Nyx’s eyes flared red, but his master gave him a nod, and he faded back into the shadows.
“And as for you,” she said to Sammy, with mock severity, “how long were you going to keep the wonderful news of a son and heir from your Pandora?” She reached out one plump, beringed hand, and poked the Prince of Darkness quite firmly in the shoulder. “I’d given up waiting for your invitation to visit, and decided to issue one for myself.”
Sammy, amused as always by Pandora’s careless impudence, allowed himself to be brushed past as she focused on Cain, sitting silent and wide-eyed at the table.
“And this must be the princeling,” Pandora crooned, reaching out both plump arms. “Get up and give your Aunt Pandy a hug.”
Cain—who, Sammy had noticed, already had an eye for the ladies—obeyed with alacrity, and immediately found himself engulfed by soft, fragrant female flesh, spangled in blue.
“Yes, yes,” Sammy said, unsure of whether to be proud or concerned over the boy’s enthusiasm, “Pandora, meet Cain. Cain, meet Pandora.”
“He’s
adorable
, darling,” Pandora exclaimed. “Your very image! Look at those eyes.”
“We were just about to eat.” Samael redirected her attention to the table. “Why don’t you join us?”
“I couldn’t possibly,” she demurred, immediately moving toward a seat.
Instantly Nyx materialized, pulling the chair out for Pandora with all due respect. She ignored him, settling herself with a sigh of pleasure. Her napkin went into her lap with a flourish, an action Cain watched with interest.
Sammy resumed his seat, and indicated that Cain should do the same. “Pandora is an old friend of mine,” he told the boy.

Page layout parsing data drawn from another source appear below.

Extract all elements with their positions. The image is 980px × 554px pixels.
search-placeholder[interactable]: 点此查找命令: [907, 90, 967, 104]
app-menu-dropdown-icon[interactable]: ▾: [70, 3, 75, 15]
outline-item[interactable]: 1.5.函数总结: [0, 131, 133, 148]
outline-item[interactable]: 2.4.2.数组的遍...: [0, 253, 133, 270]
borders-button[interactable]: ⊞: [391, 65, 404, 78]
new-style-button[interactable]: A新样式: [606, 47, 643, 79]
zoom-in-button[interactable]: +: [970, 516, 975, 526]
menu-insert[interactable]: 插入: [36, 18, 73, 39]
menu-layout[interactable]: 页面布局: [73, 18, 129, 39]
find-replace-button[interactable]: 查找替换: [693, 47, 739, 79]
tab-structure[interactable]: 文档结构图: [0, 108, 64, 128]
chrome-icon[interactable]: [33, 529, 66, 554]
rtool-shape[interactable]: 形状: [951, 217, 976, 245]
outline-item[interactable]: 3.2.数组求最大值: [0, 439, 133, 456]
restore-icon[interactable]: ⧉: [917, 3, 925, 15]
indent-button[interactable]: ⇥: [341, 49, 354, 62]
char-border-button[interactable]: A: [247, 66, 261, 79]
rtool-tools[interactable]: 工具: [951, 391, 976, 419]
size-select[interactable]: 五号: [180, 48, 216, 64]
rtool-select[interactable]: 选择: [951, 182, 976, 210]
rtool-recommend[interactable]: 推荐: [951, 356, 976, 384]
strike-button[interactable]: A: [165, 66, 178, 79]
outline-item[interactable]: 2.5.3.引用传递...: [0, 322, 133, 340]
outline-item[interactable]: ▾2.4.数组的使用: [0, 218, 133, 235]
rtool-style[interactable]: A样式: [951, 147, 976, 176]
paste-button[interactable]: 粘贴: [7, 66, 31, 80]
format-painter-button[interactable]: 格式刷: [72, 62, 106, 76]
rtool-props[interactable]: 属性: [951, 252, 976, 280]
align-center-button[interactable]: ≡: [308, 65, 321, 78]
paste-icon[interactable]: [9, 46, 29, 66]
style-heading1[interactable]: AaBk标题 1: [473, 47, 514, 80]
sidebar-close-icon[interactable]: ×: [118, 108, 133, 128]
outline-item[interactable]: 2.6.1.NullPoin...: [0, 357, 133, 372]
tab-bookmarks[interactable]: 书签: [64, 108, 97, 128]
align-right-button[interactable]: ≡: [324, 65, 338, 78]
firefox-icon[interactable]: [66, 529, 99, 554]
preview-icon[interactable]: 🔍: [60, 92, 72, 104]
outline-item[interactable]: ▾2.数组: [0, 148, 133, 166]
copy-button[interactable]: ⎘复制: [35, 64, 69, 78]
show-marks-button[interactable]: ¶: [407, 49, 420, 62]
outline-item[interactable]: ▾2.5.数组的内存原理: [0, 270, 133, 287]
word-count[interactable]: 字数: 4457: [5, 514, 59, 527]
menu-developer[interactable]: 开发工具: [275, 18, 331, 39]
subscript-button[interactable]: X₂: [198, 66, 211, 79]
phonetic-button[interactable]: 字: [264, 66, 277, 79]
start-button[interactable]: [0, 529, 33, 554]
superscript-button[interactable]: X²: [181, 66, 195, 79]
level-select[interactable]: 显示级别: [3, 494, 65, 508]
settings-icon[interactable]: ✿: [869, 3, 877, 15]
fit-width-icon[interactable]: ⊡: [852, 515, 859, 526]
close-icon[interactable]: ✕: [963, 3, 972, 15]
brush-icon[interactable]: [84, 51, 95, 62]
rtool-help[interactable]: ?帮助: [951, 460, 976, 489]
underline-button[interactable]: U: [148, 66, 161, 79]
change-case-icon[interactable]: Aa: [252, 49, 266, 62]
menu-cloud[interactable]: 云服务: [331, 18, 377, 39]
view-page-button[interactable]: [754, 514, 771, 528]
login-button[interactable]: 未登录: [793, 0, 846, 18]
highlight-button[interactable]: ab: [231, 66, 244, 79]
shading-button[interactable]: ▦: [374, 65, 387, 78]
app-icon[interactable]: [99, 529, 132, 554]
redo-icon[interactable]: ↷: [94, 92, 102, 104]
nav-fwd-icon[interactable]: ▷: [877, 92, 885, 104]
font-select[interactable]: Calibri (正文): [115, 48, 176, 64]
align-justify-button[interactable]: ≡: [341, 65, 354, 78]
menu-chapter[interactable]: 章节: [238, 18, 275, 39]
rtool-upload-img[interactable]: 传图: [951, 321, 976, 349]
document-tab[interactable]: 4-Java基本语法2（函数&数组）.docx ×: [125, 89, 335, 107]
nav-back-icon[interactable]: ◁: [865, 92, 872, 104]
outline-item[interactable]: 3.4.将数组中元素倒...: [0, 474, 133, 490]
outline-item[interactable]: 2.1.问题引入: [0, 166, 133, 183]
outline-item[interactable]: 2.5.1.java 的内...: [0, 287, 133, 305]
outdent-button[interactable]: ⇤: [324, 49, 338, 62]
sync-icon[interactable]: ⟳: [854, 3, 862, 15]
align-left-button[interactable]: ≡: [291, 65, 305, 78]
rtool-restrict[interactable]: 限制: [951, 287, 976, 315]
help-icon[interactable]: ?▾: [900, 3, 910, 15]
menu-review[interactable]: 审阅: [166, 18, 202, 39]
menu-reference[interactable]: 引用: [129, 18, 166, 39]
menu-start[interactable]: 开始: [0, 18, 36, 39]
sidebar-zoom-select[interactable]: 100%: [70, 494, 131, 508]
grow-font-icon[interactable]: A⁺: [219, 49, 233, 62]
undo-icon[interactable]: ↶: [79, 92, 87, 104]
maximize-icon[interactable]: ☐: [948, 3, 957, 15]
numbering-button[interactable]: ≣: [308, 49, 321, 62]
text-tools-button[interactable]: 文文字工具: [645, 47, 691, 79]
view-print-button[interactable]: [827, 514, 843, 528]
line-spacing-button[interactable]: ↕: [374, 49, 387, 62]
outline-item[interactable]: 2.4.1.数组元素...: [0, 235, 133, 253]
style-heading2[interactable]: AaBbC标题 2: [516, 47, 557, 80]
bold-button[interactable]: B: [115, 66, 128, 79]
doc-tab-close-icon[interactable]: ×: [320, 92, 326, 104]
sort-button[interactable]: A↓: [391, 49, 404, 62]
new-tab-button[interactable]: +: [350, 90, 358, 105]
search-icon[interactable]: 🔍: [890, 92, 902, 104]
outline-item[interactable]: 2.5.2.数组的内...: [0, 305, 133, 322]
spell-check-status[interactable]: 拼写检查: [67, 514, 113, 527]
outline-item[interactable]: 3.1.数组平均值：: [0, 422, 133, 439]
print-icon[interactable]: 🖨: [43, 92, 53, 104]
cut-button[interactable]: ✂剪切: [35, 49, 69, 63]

“Tut, tut,” she said, raising a perfectly manicured finger. “Never use my name in a sentence that contains the word ‘old.’ ”
“I beg your pardon,” the High Prince of Darkness murmured, with a smile. He’d always had a soft spot for Pandora. She was cheerful, and clever, and relentlessly curious, which made her not only useful, but a wonderful bed partner. They’d enjoyed each other many times over the eons, spacing their visits by decades, even centuries, so they never tired of each other.
He didn’t trust her, of course, but then he trusted no one.
“What are you feeding this child, you ghoul?” This remark was addressed sharply over Pandora’s shoulder, to Nyx, who waited in the shadows. “Boys this age don’t want fish eggs, they want meat!”